> **PROBLEM DETAILS**:
Write the data out again, character for character, with no images.

> **Collected data**:
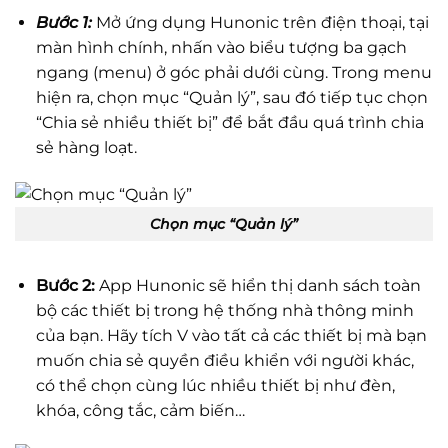
Bước 1:
Mở ứng dụng Hunonic trên điện thoại, tại
màn hình chính, nhấn vào biểu tượng ba gạch
ngang (menu) ở góc phải dưới cùng. Trong menu
hiện ra, chọn mục “Quản lý”, sau đó tiếp tục chọn
“Chia sẻ nhiều thiết bị” để bắt đầu quá trình chia
sẻ hàng loạt.
Chọn mục “Quản lý”
Bước 2:
App Hunonic sẽ hiển thị danh sách toàn
bộ các thiết bị trong hệ thống nhà thông minh
của bạn. Hãy tích V vào tất cả các thiết bị mà bạn
muốn chia sẻ quyền điều khiển với người khác,
có thể chọn cùng lúc nhiều thiết bị như đèn,
khóa, công tắc, cảm biến…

> **SOLUTION TO THIS TASK**:
Bước 1:
Mở ứng dụng Hunonic trên điện thoại, tại
màn hình chính, nhấn vào biểu tượng ba gạch
ngang (menu) ở góc phải dưới cùng. Trong menu
hiện ra, chọn mục “Quản lý”, sau đó tiếp tục chọn
“Chia sẻ nhiều thiết bị” để bắt đầu quá trình chia
sẻ hàng loạt.
Chọn mục “Quản lý”
Bước 2:
App Hunonic sẽ hiển thị danh sách toàn
bộ các thiết bị trong hệ thống nhà thông minh
của bạn. Hãy tích V vào tất cả các thiết bị mà bạn
muốn chia sẻ quyền điều khiển với người khác,
có thể chọn cùng lúc nhiều thiết bị như đèn,
khóa, công tắc, cảm biến…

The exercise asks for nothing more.